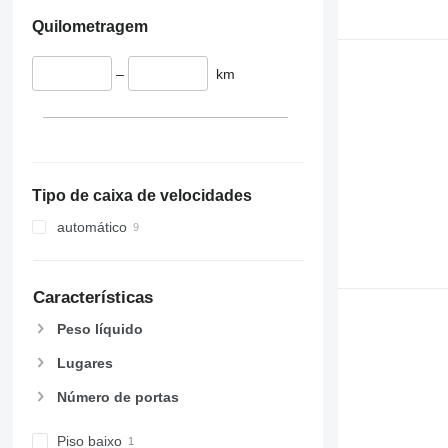
Quilometragem
–
km
Tipo de caixa de velocidades
automático
Características
Peso líquido
Lugares
Número de portas
Piso baixo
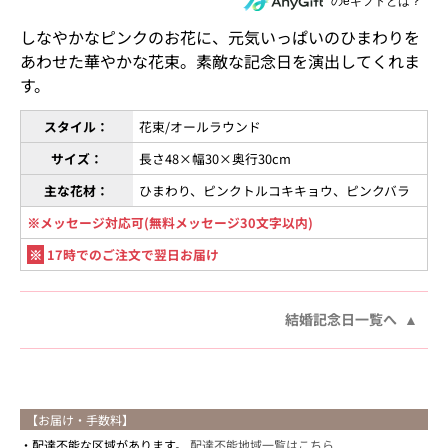
住所を知らない相手にeギフトで贈る
のeギフトとは？
しなやかなピンクのお花に、元気いっぱいのひまわりを
あわせた華やかな花束。素敵な記念日を演出してくれま
す。
スタイル：
花束/オールラウンド
サイズ：
長さ48×幅30×奥行30cm
主な花材：
ひまわり、ピンクトルコキキョウ、ピンクバラ
※メッセージ対応可(無料メッセージ30文字以内)
※
17時でのご注文で翌日お届け
結婚記念日一覧へ
【お届け・手数料】
配達不能な区域があります。
配達不能地域一覧はこちら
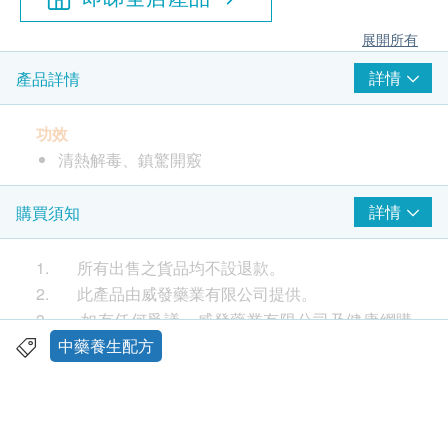
展開所有
詳情
產品詳情
功效
清熱解毒、鎮驚開竅
中成藥註冊編號 HKC-18196
詳情
購買須知
使用方法
1. 所有出售之貨品均不設退款。
口服。一次1丸，一日1次。
2. 此產品由威發藥業有限公司提供。
小兒三歲以內一次1/4丸，四至六歲一次1/2丸，一日
3. 如有任何爭議，威發藥業有限公司及健康網購
一次；或遵醫囑。
health.ESDlife保留最終決議權。
中藥養生配方
送貨
成份
1. 每張訂單購買古寶, 紐美, 澳洲淨痘, 佳力等品牌
(每粒3克含有效成分相當於原藥材份量為)
產品總額滿HK$300，即可享香港本地免費送貨服務
牛黃0.17g、水牛角濃縮粉0.33g、人工麝香0.04g、珍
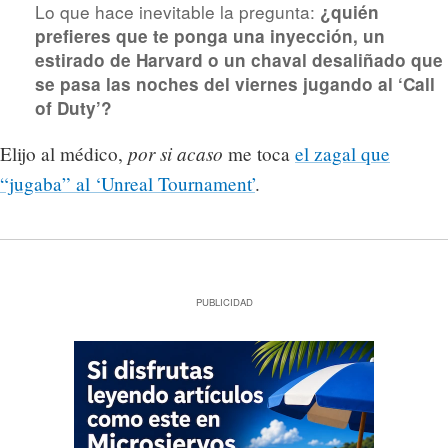
Lo que hace inevitable la pregunta:
¿quién
prefieres que te ponga una inyección, un
estirado de Harvard o un chaval desaliñado que
se pasa las noches del viernes jugando al ‘Call
of Duty’?
por si acaso
Elijo al médico,
me toca
el zagal que
“jugaba” al ‘Unreal Tournament’
.
PUBLICIDAD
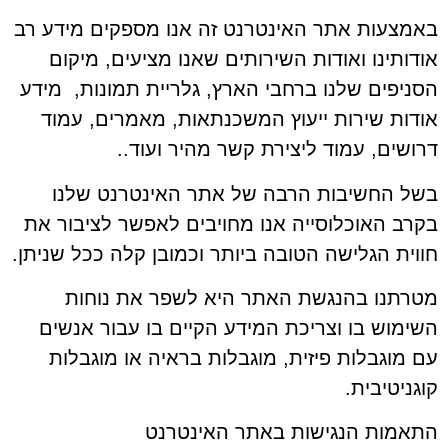
באמצעות אתר האינטרנט זה אנו מספקים מידע רב
אודותינו ואודות השירותים שאנו מציעים, מיקום
הסניפים שלנו ברחבי הארץ, גלריית תמונות, מידע
אודות שירות ייעוץ המשכנתאות, מאמרים, עמוד
דרושים, עמוד ליצירת קשר מהיר ועוד..
בשל החשיבות הרבה של אתר האינטרנט שלנו
בקרב האוכלוסייה אנו מחויבים לאפשר לציבור את
חווית הגלישה הטובה ביותר וכמובן קלה ככל שניתן.
מטרתנו בהנגשת האתר היא לשפר את נוחות
השימוש בו וצריכת המידע הקיים בו עבור אנשים
עם מוגבלות פיזית, מוגבלות בראיה או מוגבלות
קוגניטיבית.
התאמות הנגישות באתר האינטרנט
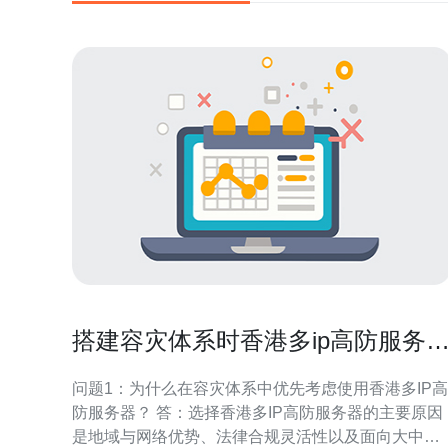
搭建容灾体系时香港多ip高防服务
的节点选择与网络设计建议
问题1：为什么在容灾体系中优先考虑使用香港多IP高
防服务器？ 答：选择香港多IP高防服务器的主要原因
是地域与网络优势、法律合规灵活性以及面向大中华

====================

• [Exercise goal]
Give only how many lines above hold "עמוד".

• [Solution]
2